In March, O’Donnell spent a week reporting in Saudi Arabia where she interviewed Crown Prince Mohammed bin Salman. The conversation was his first and only American television interview.
O’Donnell has won two News Emmys for her reporting. In 2018 she was awarded in the Outstanding Investigative Report in a Newscast category for her report on sexual assaults at the United States Air Force Academy. She also won in 2009 as part of NBC News’ 2008 Election Night coverage team for the category Outstanding Live Coverage of a Breaking News Story – Long Form.

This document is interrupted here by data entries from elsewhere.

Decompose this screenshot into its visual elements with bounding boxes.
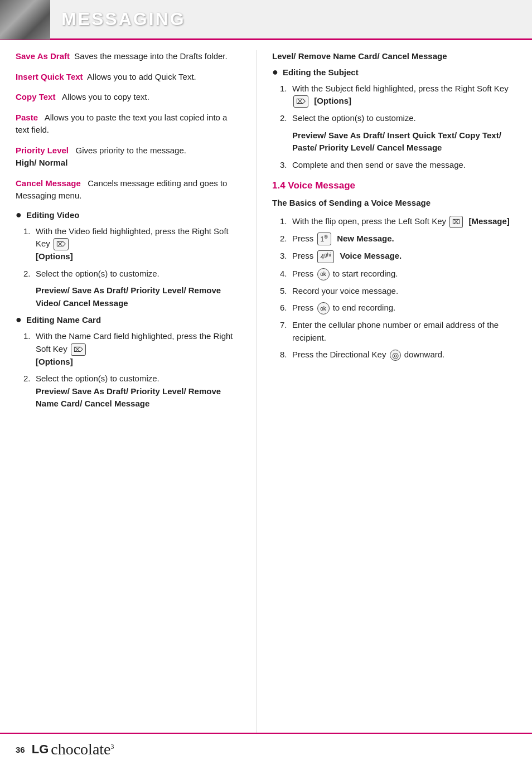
voice-step-3: 3. Press 4ghi Voice Message. <box>280 250 516 263</box>
term-cancel-message: Cancel Message <box>16 178 81 188</box>
entry-insert-quick-text: Insert Quick Text Allows you to add Quic… <box>16 71 243 84</box>
voice-step-2: 2. Press 1® New Message. <box>280 233 516 246</box>
page-number: 36 <box>16 745 25 754</box>
step-num: 2. <box>280 112 292 125</box>
step-num: 7. <box>280 319 292 332</box>
step-text: Select the option(s) to customize. <box>36 268 243 280</box>
ok-button-icon: ok <box>317 268 330 280</box>
brand-product: chocolate3 <box>51 740 114 758</box>
step-num: 2. <box>280 233 292 245</box>
step-text: Select the option(s) to customize. Previ… <box>36 372 243 410</box>
voice-message-label: Voice Message. <box>340 251 402 260</box>
voice-message-steps: 1. With the flip open, press the Left So… <box>280 215 516 361</box>
step-num: 1. <box>280 215 292 228</box>
term-priority-level: Priority Level <box>16 146 69 155</box>
editing-subject-label: Editing the Subject <box>283 67 359 77</box>
left-soft-key-icon: ⌧ <box>449 216 463 228</box>
step-num: 4. <box>280 268 292 280</box>
step-num: 1. <box>23 330 36 343</box>
subject-options-list: Preview/ Save As Draft/ Insert Quick Tex… <box>292 129 516 154</box>
entry-save-as-draft: Save As Draft Saves the message into the… <box>16 50 243 63</box>
desc-save-as-draft: Saves the message into the Drafts folder… <box>74 51 227 61</box>
term-copy-text: Copy Text <box>16 92 55 101</box>
right-soft-key-icon: ⌦ <box>293 95 308 108</box>
desc-priority-level: Gives priority to the message. <box>76 146 186 155</box>
voice-step-8: 8. Press the Directional Key ◎ downward. <box>280 348 516 361</box>
editing-name-card-label: Editing Name Card <box>26 315 101 325</box>
step-num: 1. <box>280 83 292 95</box>
step-num: 2. <box>23 268 36 280</box>
editing-video-step-2: 2. Select the option(s) to customize. <box>23 268 243 280</box>
page-header: MESSAGING <box>0 0 532 40</box>
editing-subject-step-1: 1. With the Subject field highlighted, p… <box>280 83 516 108</box>
term-insert-quick-text: Insert Quick Text <box>16 72 83 81</box>
term-save-as-draft: Save As Draft <box>16 51 70 61</box>
step-text: Press ok to end recording. <box>292 302 516 314</box>
editing-subject-steps: 1. With the Subject field highlighted, p… <box>280 83 516 172</box>
left-column: Save As Draft Saves the message into the… <box>0 50 257 733</box>
ok-button-icon: ok <box>317 302 330 314</box>
step-num: 2. <box>23 372 36 385</box>
voice-step-7: 7. Enter the cellular phone number or em… <box>280 319 516 344</box>
step-text: Enter the cellular phone number or email… <box>292 319 516 344</box>
desc-copy-text: Allows you to copy text. <box>62 92 149 101</box>
editing-video-section: ● Editing Video 1. With the Video field … <box>16 210 243 310</box>
voice-message-sub-heading: The Basics of Sending a Voice Message <box>272 197 516 210</box>
step-num: 8. <box>280 348 292 361</box>
page-title: MESSAGING <box>50 9 186 30</box>
right-soft-key-icon: ⌦ <box>54 238 69 250</box>
options-label: [Options] <box>36 251 73 261</box>
bullet-icon: ● <box>16 209 22 221</box>
editing-name-card-section: ● Editing Name Card 1. With the Name Car… <box>16 315 243 410</box>
voice-message-section-heading: 1.4 Voice Message <box>272 180 516 191</box>
step-text: Press the Directional Key ◎ downward. <box>292 348 516 361</box>
brand-logo: LG chocolate3 <box>32 740 114 758</box>
directional-key-icon: ◎ <box>390 350 401 361</box>
step-num: 3. <box>280 159 292 172</box>
step-text: Select the option(s) to customize. <box>292 112 516 125</box>
step-text: Press 4ghi Voice Message. <box>292 250 516 263</box>
step-num: 3. <box>280 250 292 263</box>
desc-paste: Allows you to paste the text you last co… <box>16 113 227 135</box>
term-paste: Paste <box>16 113 38 122</box>
editing-video-step-1: 1. With the Video field highlighted, pre… <box>23 225 243 263</box>
step-num: 6. <box>280 302 292 314</box>
page-footer: 36 LG chocolate3 <box>0 733 532 765</box>
voice-step-6: 6. Press ok to end recording. <box>280 302 516 314</box>
step-text: With the flip open, press the Left Soft … <box>292 215 516 228</box>
editing-subject-step-2: 2. Select the option(s) to customize. <box>280 112 516 125</box>
editing-name-card-steps: 1. With the Name Card field highlighted,… <box>23 330 243 410</box>
name-card-options: Preview/ Save As Draft/ Priority Level/ … <box>36 386 221 409</box>
step-text: Record your voice message. <box>292 285 516 298</box>
entry-cancel-message: Cancel Message Cancels message editing a… <box>16 177 243 202</box>
name-card-options-continued: Level/ Remove Name Card/ Cancel Message <box>272 50 516 63</box>
bullet-icon: ● <box>16 314 22 326</box>
step-text: With the Video field highlighted, press … <box>36 225 243 263</box>
main-content: Save As Draft Saves the message into the… <box>0 40 532 733</box>
right-soft-key-icon: ⌦ <box>71 343 86 356</box>
step-text: Press 1® New Message. <box>292 233 516 246</box>
editing-name-card-step-2: 2. Select the option(s) to customize. Pr… <box>23 372 243 410</box>
message-label: [Message] <box>469 216 510 226</box>
entry-copy-text: Copy Text Allows you to copy text. <box>16 91 243 104</box>
editing-video-steps: 1. With the Video field highlighted, pre… <box>23 225 243 310</box>
editing-subject-step-3: 3. Complete and then send or save the me… <box>280 159 516 172</box>
editing-name-card-heading: ● Editing Name Card <box>16 315 243 326</box>
voice-step-5: 5. Record your voice message. <box>280 285 516 298</box>
video-options-list: Preview/ Save As Draft/ Priority Level/ … <box>36 284 243 309</box>
entry-paste: Paste Allows you to paste the text you l… <box>16 112 243 137</box>
header-image <box>0 0 50 40</box>
priority-options: High/ Normal <box>16 158 67 167</box>
editing-video-heading: ● Editing Video <box>16 210 243 221</box>
voice-step-1: 1. With the flip open, press the Left So… <box>280 215 516 228</box>
step-text: With the Subject field highlighted, pres… <box>292 83 516 108</box>
editing-video-label: Editing Video <box>26 210 80 220</box>
editing-subject-heading: ● Editing the Subject <box>272 67 516 78</box>
entry-priority-level: Priority Level Gives priority to the mes… <box>16 144 243 170</box>
key-4-icon: 4ghi <box>317 250 335 263</box>
key-1-icon: 1® <box>317 233 331 245</box>
editing-name-card-step-1: 1. With the Name Card field highlighted,… <box>23 330 243 368</box>
brand-lg: LG <box>32 742 49 757</box>
options-label: [Options] <box>314 96 351 105</box>
options-label: [Options] <box>36 357 73 366</box>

O'Donnell earned a Gracie Award and was named best national news on-air talent for the year 2018 and 2016. Her reporting for CBS This Morning on sexual assault at the Air Force Academy won an honorable mention in the Edgar A. Poe Award from the White House Correspondents' Association. She received the Edward R. Murrow Award for Best Newscast of 2017 and was named "Broadcaster of the Year" by the New York State Broadcasters Association in 2014.
Prior to joining CBS News, O'Donnell worked for more than a decade at NBC News, where she covered the Pentagon, Congress, and the White House. Her assignments took her around the globe: she reported from every continent except Antarctica with the either the President of the United States or the Secretary of Defense.
O'Donnell has covered a number of breaking news stories throughout her career. She reported from the Pentagon on September 11th, 2001, and received the prestigious Sigma Delta Chi Award for Breaking News Coverage for a "Dateline NBC" story titled, "D.C. In Crisis." In the months following the attacks, she traveled extensively with then-Secretary of Defense Donald Rumsfeld, including on his first trip to Afghanistan following the terrorist attacks.
She began her career as a print reporter for Roll Call, a Capitol Hill newspaper, for which she covered the impeachment of President Bill Clinton and traveled the country covering congressional elections.
A firm believer in empowering women, O'Donnell sits on the Board of Directors of the International Women's Media Foundation.
Born into a military family, O’Donnell grew up in San Antonio, Texas; Landstuhl, Germany; Seoul, South Korea; and Washington, D.C. She is a graduate of Georgetown University and received a Bachelor of Arts in Philosophy as well as a Master of Arts in Liberal Studies. She and Tracy have three children. They have three children.